I have an intriguing question. There's a proposition or exercise stating that if $X$ is a simply connected space, then the map $f: S^1 \longrightarrow X$ can be continuously extended to a disk $D^2$.
On the other hand, we know that if $f$ is null-homotopic, it can also be extended to $D^2$. Utilizing this insight, I will employ it to establish the previously mentioned proposition.
So to prove this proposition, it suffices to show that $f$ is null-homotopic. Let $(0,1)$ be a point in $S^1$, and consider the constant map $c_{f(0,1)}: S^1 \longrightarrow X$, defined as $c_{f(0,1)}(x,y) = f(0,1)$ for all $(x,y) \in S^1$.
Now, take a homotopy $H: S^1 \times [0,1] \longrightarrow X$, defined as $H((x,y), t) = f(tx, 1-t+ty)$. We observe that $H((x,y), 0) = f(0,1) = c_{f(0,1)}(x,y)$ and $H((x, y), 1) = f(x,y)$. Thus, $f$ is null-homotopic, and consequently, it is extended to $D^2$.
Surprisingly, the proof doesn't explicitly rely on the assumption that $X$ is simply connected. Is there something missing, or is there an inherent reason for this?

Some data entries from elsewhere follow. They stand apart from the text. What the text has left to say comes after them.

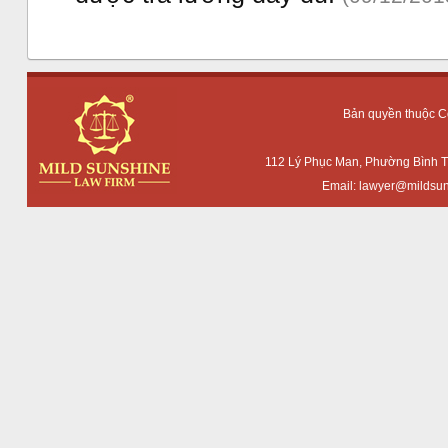
Bản quyền thuộc 
112 Lý Phục Man, Phường Bình T
Email:
lawyer@mildsun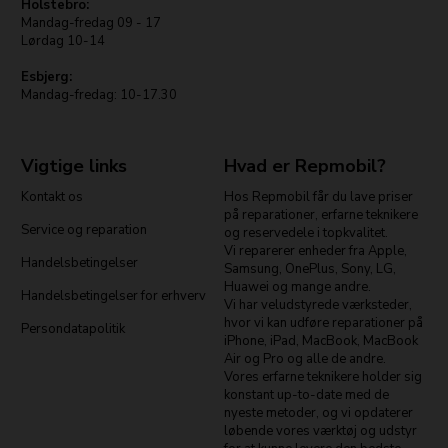
Holstebro:
Mandag-fredag 09 - 17
Lørdag 10-14
Esbjerg:
Mandag-fredag: 10-17.30
Vigtige links
Hvad er Repmobil?
Kontakt os
Hos Repmobil får du lave priser
på reparationer, erfarne teknikere
Service og reparation
og reservedele i topkvalitet.
Vi reparerer enheder fra Apple,
Handelsbetingelser
Samsung, OnePlus, Sony, LG,
Huawei og mange andre.
Handelsbetingelser for erhverv
Vi har veludstyrede værksteder,
hvor vi kan udføre reparationer på
Persondatapolitik
iPhone, iPad, MacBook, MacBook
Air og Pro og alle de andre.
Vores erfarne teknikere holder sig
konstant up-to-date med de
nyeste metoder, og vi opdaterer
løbende vores værktøj og udstyr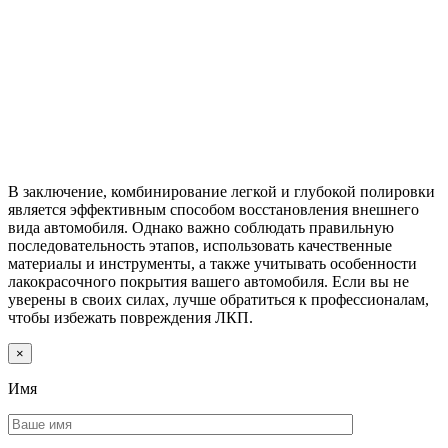
В заключение, комбинирование легкой и глубокой полировки
является эффективным способом восстановления внешнего
вида автомобиля. Однако важно соблюдать правильную
последовательность этапов, использовать качественные
материалы и инструменты, а также учитывать особенности
лакокрасочного покрытия вашего автомобиля. Если вы не
уверены в своих силах, лучше обратиться к профессионалам,
чтобы избежать повреждения ЛКП.
×
Имя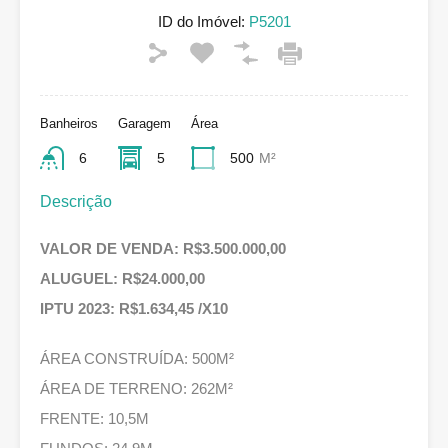
ID do Imóvel:
P5201
Banheiros
Garagem
Área
6
5
500
M²
Descrição
VALOR DE VENDA: R$3.500.000,00
ALUGUEL: R$24.000,00
IPTU 2023: R$1.634,45 /X10
ÁREA CONSTRUÍDA: 500M²
ÁREA DE TERRENO: 262M²
FRENTE: 10,5M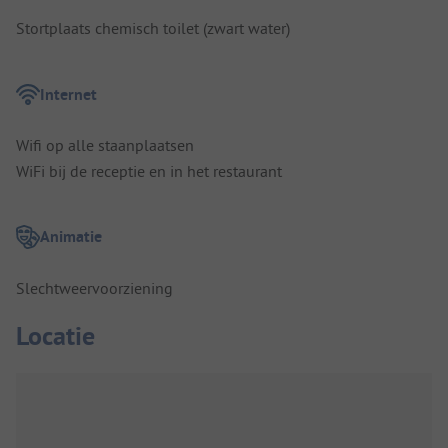
Stortplaats chemisch toilet (zwart water)
Internet
Wifi op alle staanplaatsen
WiFi bij de receptie en in het restaurant
Animatie
Slechtweervoorziening
Locatie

Your proof is incorrect, since the homotopy $H$ is not well-defined. You want to calculate $f(tx,1-t+ty)$ for arbitrary $t\in[0,1]$ and $(x,y)\in S^1$. But $f$ is only defined on $S^1$. If $t\neq0,1$ and $y\neq1$ we have $(tx,1-t+ty)\notin S^1$, hence you cannot calculate $f(tx,1-t+ty)$.
Hint for a correct approach: A continuous map $f\colon S^1\to X$ can be interpreted as the element of $\pi_1(X,f(0,1))$ given by $$ \begin{array}{rcl} \tilde f\colon[0,1]&\to& X\\ t&\mapsto& f(\sin(2\pi\operatorname i\cdot t),\cos(2\pi\operatorname i\cdot t)) \end{array} $$ If $\pi_1(X,f(0,1))=0$ there exists a path-homotopy $\tilde H\colon[0,1]\times[0,1]\to X$ from $\tilde f$ to the constant path at $f(0,1)$. One can upgrade this path-homotopy to a homotopy $H\colon S^1\times[0,1]\to X$ that shows that $f$ is null-homotopic.